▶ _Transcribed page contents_

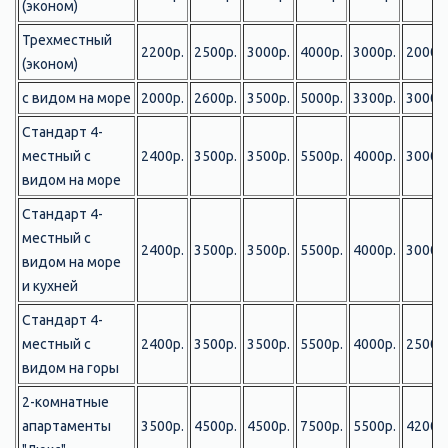
(эконом)
Трехместный
2200р.
2500р.
3000р.
4000р.
3000р.
2000р
(эконом)
с видом на море
2000р.
2600р.
3500р.
5000р.
3300р.
3000р
Стандарт 4-
местный с
2400р.
3500р.
3500р.
5500р.
4000р.
3000р
видом на море
Стандарт 4-
местный с
2400р.
3500р.
3500р.
5500р.
4000р.
3000р
видом на море
и кухней
Стандарт 4-
местный с
2400р.
3500р.
3500р.
5500р.
4000р.
2500р
видом на горы
2-комнатные
апартаменты
3500р.
4500р.
4500р.
7500р.
5500р.
4200р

▶ _Task item_
Type the lines above out again exactly as they appear, skipping every picture.

▶ _Solution to this task_
(эконом)
Трехместный
2200р.
2500р.
3000р.
4000р.
3000р.
2000р
(эконом)
с видом на море
2000р.
2600р.
3500р.
5000р.
3300р.
3000р
Стандарт 4-
местный с
2400р.
3500р.
3500р.
5500р.
4000р.
3000р
видом на море
Стандарт 4-
местный с
2400р.
3500р.
3500р.
5500р.
4000р.
3000р
видом на море
и кухней
Стандарт 4-
местный с
2400р.
3500р.
3500р.
5500р.
4000р.
2500р
видом на горы
2-комнатные
апартаменты
3500р.
4500р.
4500р.
7500р.
5500р.
4200р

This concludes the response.